We have a topic with 6 partitions. Traffic is not excessive by Kafka terms. We are using a 3-broker cluster in AWS MSK. We are using the Confluent Kafka package for .NET.
When we consume the topic, I take the difference between the produce timestamp (Kafka message Timestamp metadata) and the consume time (taken in our code immediately after the consumer.Consume). Accounting for time drift between the servers, the relative time diffence should be constant. But periodically see an unexpected large difference, sometimes up to 60 or more seconds.
We have setup a variety of test scenarios. I created a test consumer and eliminated all processing of the message. I simply consume the message, then spawn off a thread to do the time diff and write it to stdout. I have tested a single consumer, as well as 6 consumers on separate threads in the same consumer group. We still periodically see the delay.

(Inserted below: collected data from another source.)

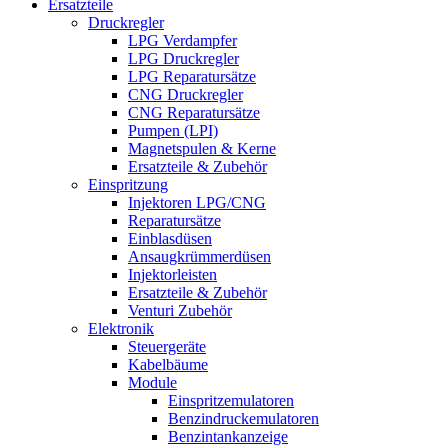
Ersatzteile
Druckregler
LPG Verdampfer
LPG Druckregler
LPG Reparatursätze
CNG Druckregler
CNG Reparatursätze
Pumpen (LPI)
Magnetspulen & Kerne
Ersatzteile & Zubehör
Einspritzung
Injektoren LPG/CNG
Reparatursätze
Einblasdüsen
Ansaugkrümmerdüsen
Injektorleisten
Ersatzteile & Zubehör
Venturi Zubehör
Elektronik
Steuergeräte
Kabelbäume
Module
Einspritzemulatoren
Benzindruckemulatoren
Benzintankanzeige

During the delay, I use a Kafka UI tool and notice only minimal Lag indicated--usually 20-200.
I also wrote a test producer that produces messages to a different topic, also with 6 partitions. This is done a rate much faster than our live system. The test consumer is able to consume from that topic without ever seeing the delay. Furthermore, the average diff time is about .02 seconds there, whereas in the live topic the average diff time varies between 0.02 and 1 second.
Dumping some data, one thing we noticed is the produce timestamps do not always increase in step with the offset. With that in mind I want to also consider produce issues. I'm definitely not considered well-versed in Kafka configurations.
Any other suggestions for things to look for?